Maybe with the next guy I would listen more to his worries and never, ever say anything about mine. Maybe with the next guy I would be 100% at his beck and call. Maybe with the next guy I would agree with every word he said. Maybe with the next guy I wouldn’t let even a sliver of disappointment show when he cancels plans on me last minute for no reason. Maybe then I’d finally get that romantic love I was desperate for.

“Yeah, sure, I’m perfectly OK that you want to keep this casual. Of course it doesn’t bother me that you canceled our date for Valentine’s Day because you’re hungover. No, no, no, you see, I’m not like other girls. I’m low-maintenance. I’m like one of the guys. I’m the Cool Girl.”

I even attempted to be the Cool Girl when I first met my husband. I was so used to feigning nonchalance that I had forgotten what it was like to be unguarded. I agreed with everything he said, skirted around any topic concerning emotions, and never made plans that were more than a week out.

Then, when we were three or four months into our relationship, the first crack in the veneer showed. I said something about my mother and he stopped what he was doing to come over to me. When I asked him why he was giving me all of his attention, he said, “Because there’s pain in your voice when you talk about your mom and I wanted to be there for you.”

Even then, I kept waiting for the other shoe to drop. I kept waiting for the part where revealing even the slightest hint of my “issues” would become all the proof he needed that I was not the desirable Cool Girl of his dreams. I would lie and hide truths in the beginning of our relationship, telling him things I thought he wanted to hear, because I was worried that the truth would scare him off.

Ironically, I had to become comfortable with my Uncool Girl-self in order for our relationship to last.

The hardest thing for me to accept was that, in many ways, I was the opposite of the Cool Girl. Before I even knew what a Cool Girl was, I hated myself for having emotions and succumbing to societal pressures. I chided myself every time I snuggled in without the guy initiating it first. I criticized myself if I checked my appearance in a reflective surface too many times and a guy friend caught me doing it. When I would accidentally deviate from the Cool Girl path I’d grimace, waiting for the guy to call me needy or high-maintenance and leave me for an actual Cool Girl.

Here’s the thing the indie movie producers and TV show writers don’t tell you: you cannot truly love yourself if you are, consciously or unconsciously, chasing after Cool Girl. When you are chasing after qualities that you do not possess (but qualities you think a guy would want), you have decided on some level that you just don’t cut it. You feel a need to put on this song and dance, because you feel like the Real You doesn’t deserve love. And the concept of the Cool Girl is so pervasive that sometimes you don’t even realize you’re doing it. You grow up watching movie after movie, TV show after TV show, where female characters are essentially props to further the guys’ story. You are told in not-so-subtle terms that this is what guys find attractive, and you hear the men around you when they wholeheartedly agree. So you go into the dating world hoping to be the Manic Pixie Dream Girl or the Hot Girl from Afar, the Cool Girl, but never, ever, You.

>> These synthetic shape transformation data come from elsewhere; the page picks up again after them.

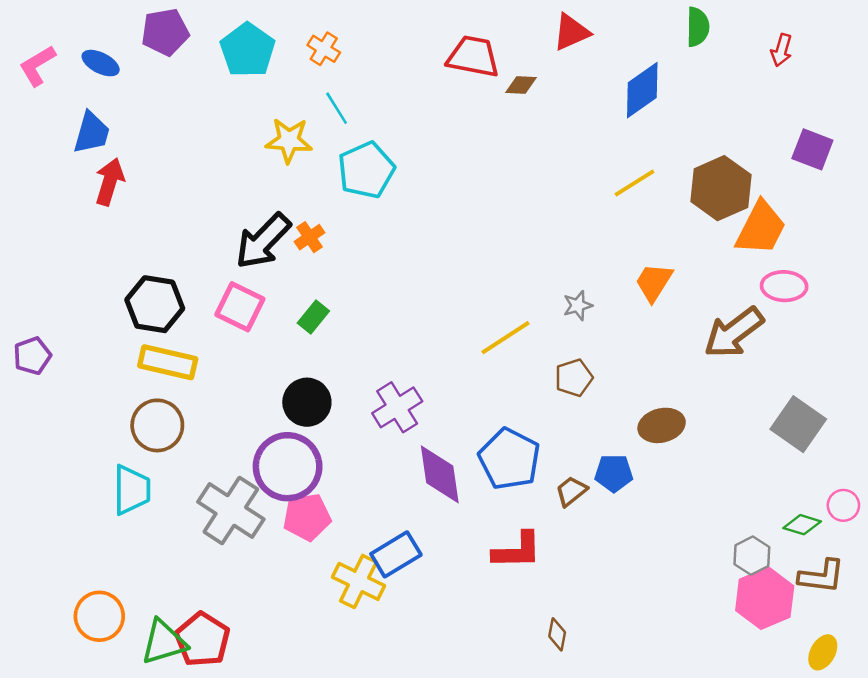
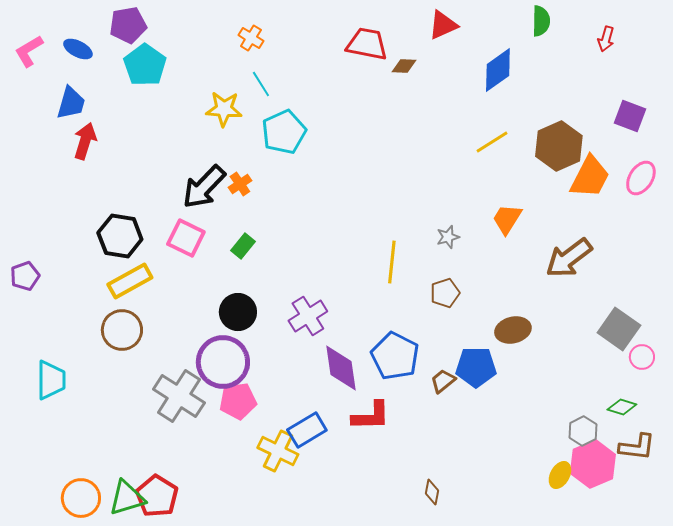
cyan pentagon: (248, 50) -> (145, 65), moved
pink ellipse: (784, 286) -> (641, 178), moved, turned -60
yellow line: (506, 338) -> (392, 262), turned -51
yellow rectangle: (168, 362) -> (130, 281), turned -42
blue pentagon: (614, 473) -> (476, 367), size x1.4
cyan trapezoid: (132, 490) -> (51, 380), moved
pink circle: (843, 505) -> (642, 357), moved
red L-shape: (517, 550) -> (371, 416), moved
orange circle: (99, 616) -> (81, 498), moved
yellow ellipse: (823, 652) -> (560, 475), moved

You grow up hearing real complicated situations boiled down to terms and soundbites like “daddy issues” which are said with derision. Those soundbites are saved for broken Uncool Girls, meanwhile forgetting that everyone has demons to overcome. But you’ve seen that TV show, you know that the character with “daddy issues” is the crazy one, the opposite of the Cool Girl. You go out, confusing healthy, supportive relationships with pretending nothing is ever wrong, never fully realizing that what you’re doing is only going to harm you in the end.

It has been mentioned that the Cool Girl façade eventually fades from every woman. Perhaps it is because we grow a little more confident in ourselves with time; perhaps it just gets so exhausting that we drop everything that isn’t 100% authentic to us. Perhaps, consciously or not, we experience enough of the real world that we inevitably move past these movie and TV ideals.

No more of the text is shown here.